By Amy Sherman
Bread and beer are practically cousins, according to pastry chef and culinary instructor Jenni Field. “They contain the same ingredients: water, grain, yeast—and both have a maverick sensibility in the U.S.,” Field says. Unlike in Germany where the law allows for only four ingredients in beer, it’s not a crime in the States to play with your brew by adding spices of fruit or whatever else rocks your world. And it’s the same with bread. Now, creative brewers and bakers are bringing the two together for something of a family reunion.
Yeast is the catalyst that turns grains into things like bread or beer, and also adds distinctive flavors. Yeast converts carbohydrates in the form of sugar into carbon dioxide for leavening bread and alcohol for beer. But there are many different kinds of yeasts, and they each work differently. Bread is made from baker’s yeast or Saccharomyces cerevisiae. Some bakers prefer wild yeast, which forms in sourdough or levain. Brewer’s yeast is used to make beer and when deactivated can be used as a nutritional supplement. Can you bake with brewer’s yeast? You can, as Field documents on her blog. It turns out, you can also brew beer with bread—a brewing method that dates back thousands of years to ancient Egypt.
Beer Bread and Bread Beer
Avalon Cafe and Bakery in Detroit and Avalon Cafe and Kitchen in Ann Arbor, Michigan, offer a Jolly Pumpkin Eye of Horus ale brewed with 10 pounds of Avalon bread, dates, honey, coriander and ginger. In turn, partnering with breweries to make bread is nothing new to Avalon International Bread. The bakery partners with Grizzly Peak Brewing Company to make Rockin’ Red Ale Beer Bread, a malty, smooth bread made with beer instead of water. Jackie Victor, one of the founders and owners of Avalon, explains that the beer has a leavening effect but also adds complexity of flavor—maltiness and bitterness.
Another way bakers collaborate with brewers is by using their “spent” grains. The making of each six-pack of beer leaves the brewer with a pound of soaked grains, such as barley, wheat, rye or a combination. When Ellen King of Hewn in Evanston, Illinois, opened her bakery, she became friends with a brewer who offered her beer that came from cans not properly filled. That beer quickly found its way into her bread. Now, she also uses spent grains, explaining that after squeezing out as much liquid as she can, she folds it into the bread and reduces the liquid in the dough.

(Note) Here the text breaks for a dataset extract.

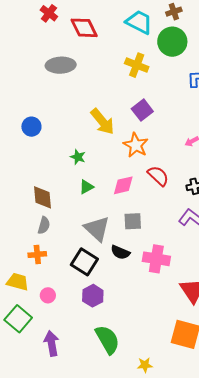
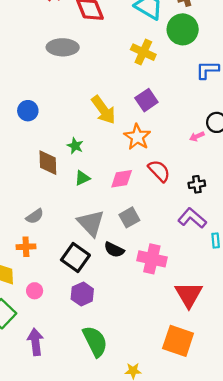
brown diamond: (42, 197) -> (48, 163), moved
gray square: (133, 221) -> (129, 217), turned -30
gray semicircle: (44, 225) -> (35, 216), turned 36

King says it adds chewiness, and Field hypothesizes that because the wet grains are starchy, their gelatinized starch gives the bread a particularly silky texture.
There isn’t just one way to use spent grains. While King squeezes them dry, Kathi Genett of Craft Brew Bread in Richmond, Virginia, freezes spent grains to maintain their texture and prevent spoilage before later using them to make bread. Marley Rall of The Brewmaster’s Bakery was inspired to use the leftover grains from her future husband’s homebrewing to make dog treats and granola. A classically trained baker took Rall under her wing, and from there, she moved on to making breads, including apple crunch loaves and Hawaiian-style sweet butter buns. Rather than using the grains whole, she processes them, drying them and milling them into flour. Rall also uses other beer ingredients like brewer’s yeast in cookies for new mothers and hops added to salt to flavor pretzels. She’s worked with close to 20 breweries and collaborates with seven on a regular basis.
Sweet on Beer
Emily Peterson, a trained pastry chef and admitted beer geek, befriended a brewer who encouraged her to use beer in her baking and also gave her fruit that had been used in beer. Her focus at Beer Geek Bakery in Tucson, Arizona, is pastries designed to pair with beer. In addition to fruit, she has used serrano chiles, hibiscus and smoked dry whiskey malt left over from the brewing process. She says, “Working with beer has helped me to pay more attention to it and be aware of what I’m tasting. It fine-tuned my palate.” She notes it has allowed her to pull back from sugar, as well. Her creations include a sunflower seed baklava cookie that pairs with a honey porter and caramel corn to pair with a sour beer made with kimchi.
ReGrained, a San Francisco-based company whose founders recently made Forbes’s 30 Under 30 list, is dedicated to bringing spent grains back into the food system. Cofounder and partner Dan Kurzrock has experimented with making bread, crackers, cookies, chips and cereal from spent grains. Though ReGrained currently sells Honey Cinnamon IPA and Chocolate Coffee Stout Supergrain bars, its real focus is on a proprietary energy-efficient way of drying spent grains and milling them into powder. Kurzrock says the milled product has an “intense whole-wheat flavor and increases fiber and protein, with prebiotic qualities and micronutrient benefits”—and, perhaps more importantly, endless possibilities.